Find the word "your" below. Copy each line that has it.

Dataset entries:
::::::::
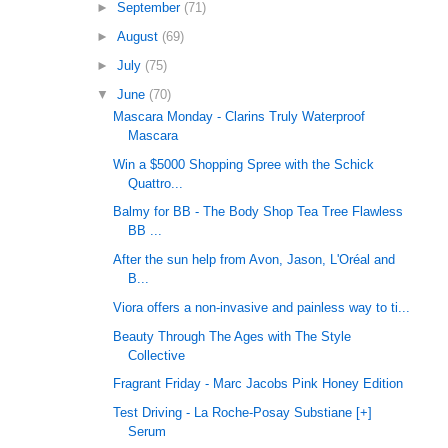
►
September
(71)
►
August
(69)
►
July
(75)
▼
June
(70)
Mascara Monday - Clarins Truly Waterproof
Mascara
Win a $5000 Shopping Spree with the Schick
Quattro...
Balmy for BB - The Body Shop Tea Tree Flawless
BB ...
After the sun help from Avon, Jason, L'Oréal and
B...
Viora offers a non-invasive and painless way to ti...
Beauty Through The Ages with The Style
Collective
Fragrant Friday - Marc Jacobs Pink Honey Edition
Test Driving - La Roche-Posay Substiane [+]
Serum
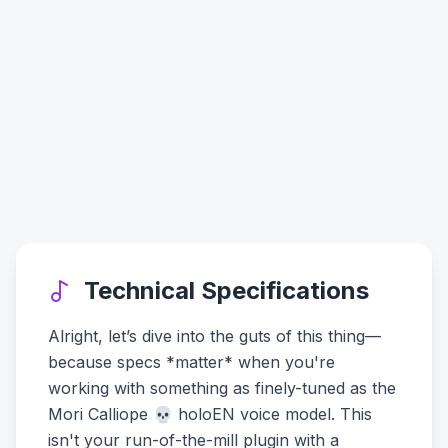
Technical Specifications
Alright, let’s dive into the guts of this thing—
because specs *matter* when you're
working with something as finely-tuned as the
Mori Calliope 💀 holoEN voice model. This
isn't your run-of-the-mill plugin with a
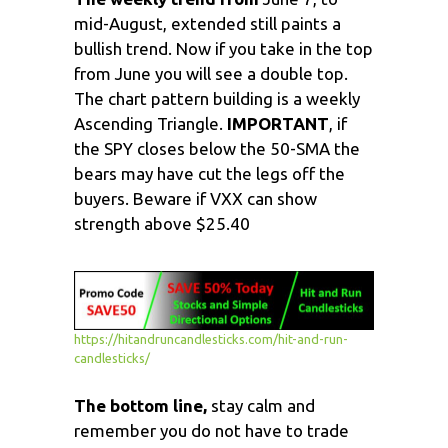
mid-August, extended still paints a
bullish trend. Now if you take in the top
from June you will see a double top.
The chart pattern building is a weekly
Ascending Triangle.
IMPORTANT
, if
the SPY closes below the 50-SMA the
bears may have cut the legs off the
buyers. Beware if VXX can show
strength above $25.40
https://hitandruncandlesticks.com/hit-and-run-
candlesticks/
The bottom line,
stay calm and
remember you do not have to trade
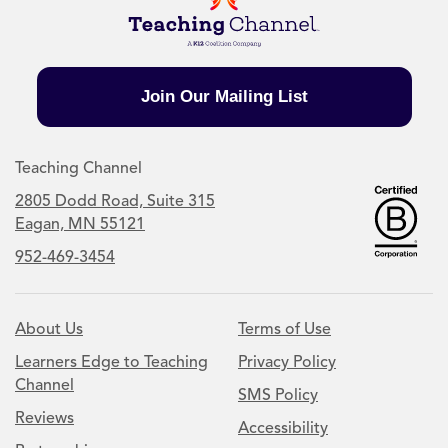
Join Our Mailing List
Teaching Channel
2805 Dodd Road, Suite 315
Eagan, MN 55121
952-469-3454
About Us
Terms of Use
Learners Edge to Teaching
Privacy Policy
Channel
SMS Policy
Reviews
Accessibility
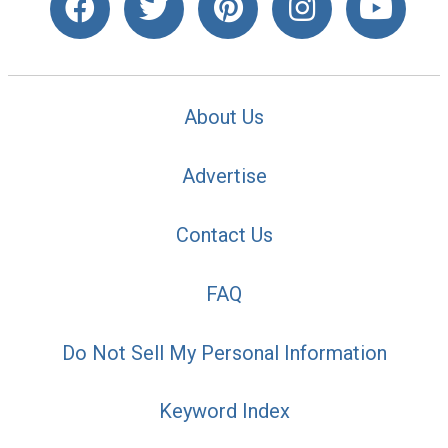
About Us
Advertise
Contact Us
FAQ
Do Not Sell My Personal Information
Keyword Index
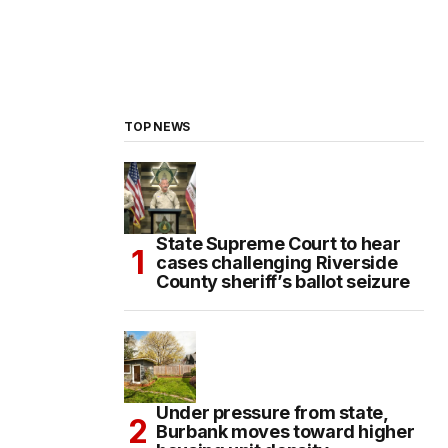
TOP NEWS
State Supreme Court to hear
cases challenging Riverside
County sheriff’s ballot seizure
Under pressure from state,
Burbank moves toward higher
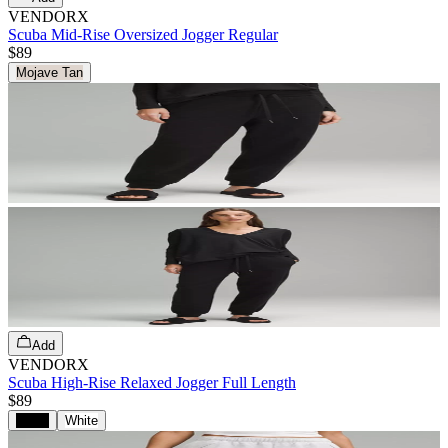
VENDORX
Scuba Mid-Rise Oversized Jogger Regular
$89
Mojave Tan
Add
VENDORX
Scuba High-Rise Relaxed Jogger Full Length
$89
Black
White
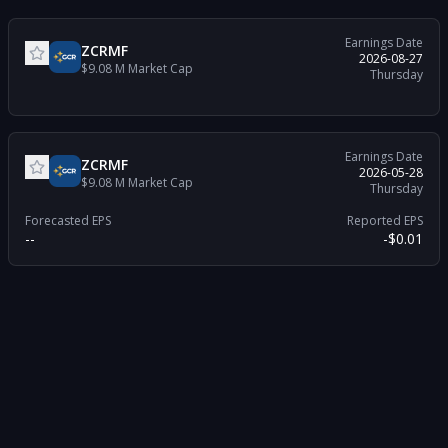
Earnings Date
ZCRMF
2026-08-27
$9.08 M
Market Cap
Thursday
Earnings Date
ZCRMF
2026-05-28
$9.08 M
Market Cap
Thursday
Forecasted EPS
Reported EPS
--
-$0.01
::::::::
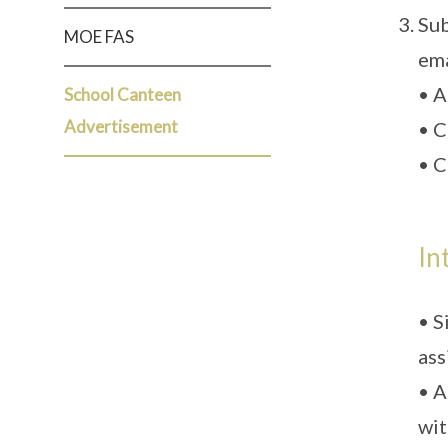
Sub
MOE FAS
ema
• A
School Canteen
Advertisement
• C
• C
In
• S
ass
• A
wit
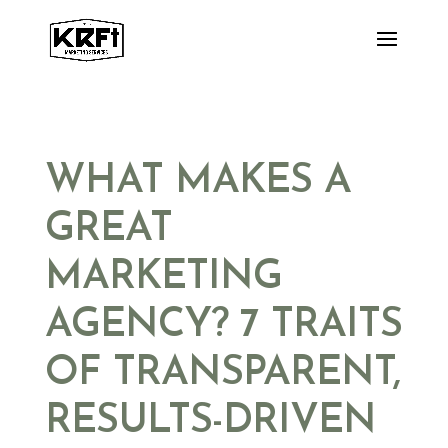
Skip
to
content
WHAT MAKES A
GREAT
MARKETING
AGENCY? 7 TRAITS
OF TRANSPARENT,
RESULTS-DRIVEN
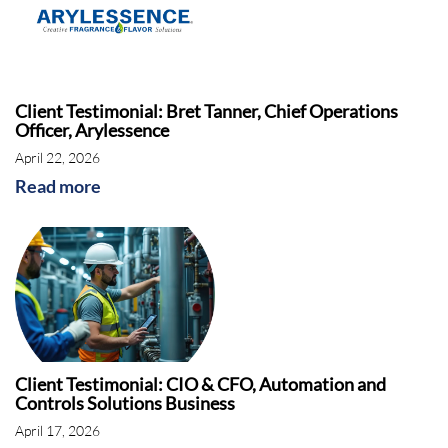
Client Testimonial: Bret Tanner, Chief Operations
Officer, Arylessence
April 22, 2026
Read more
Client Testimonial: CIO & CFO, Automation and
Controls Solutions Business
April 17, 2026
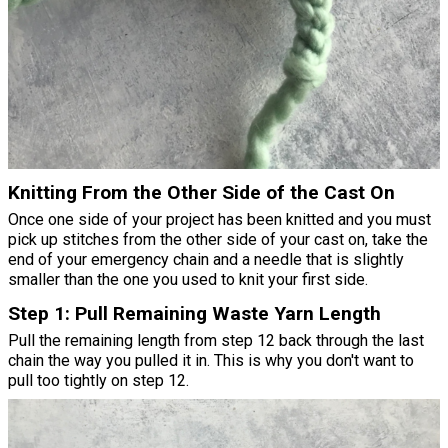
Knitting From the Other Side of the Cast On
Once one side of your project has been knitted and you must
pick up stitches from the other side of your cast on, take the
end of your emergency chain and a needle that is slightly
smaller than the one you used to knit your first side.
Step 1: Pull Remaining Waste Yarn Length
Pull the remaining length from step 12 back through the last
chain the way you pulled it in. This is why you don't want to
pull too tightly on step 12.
::::::::
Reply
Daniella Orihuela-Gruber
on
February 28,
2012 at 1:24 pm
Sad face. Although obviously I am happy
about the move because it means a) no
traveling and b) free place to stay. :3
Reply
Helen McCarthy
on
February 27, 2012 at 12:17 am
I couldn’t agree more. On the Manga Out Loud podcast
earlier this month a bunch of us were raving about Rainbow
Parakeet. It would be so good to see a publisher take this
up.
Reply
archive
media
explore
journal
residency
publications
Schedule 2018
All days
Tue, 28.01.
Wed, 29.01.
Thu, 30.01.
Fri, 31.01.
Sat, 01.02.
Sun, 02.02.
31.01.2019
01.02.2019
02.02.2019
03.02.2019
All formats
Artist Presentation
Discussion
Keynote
::::::::
# Reply to the exercise
isn't your run-of-the-mill plugin with a
Once one side of your project has been knitted and you must
pick up stitches from the other side of your cast on, take the
end of your emergency chain and a needle that is slightly
smaller than the one you used to knit your first side.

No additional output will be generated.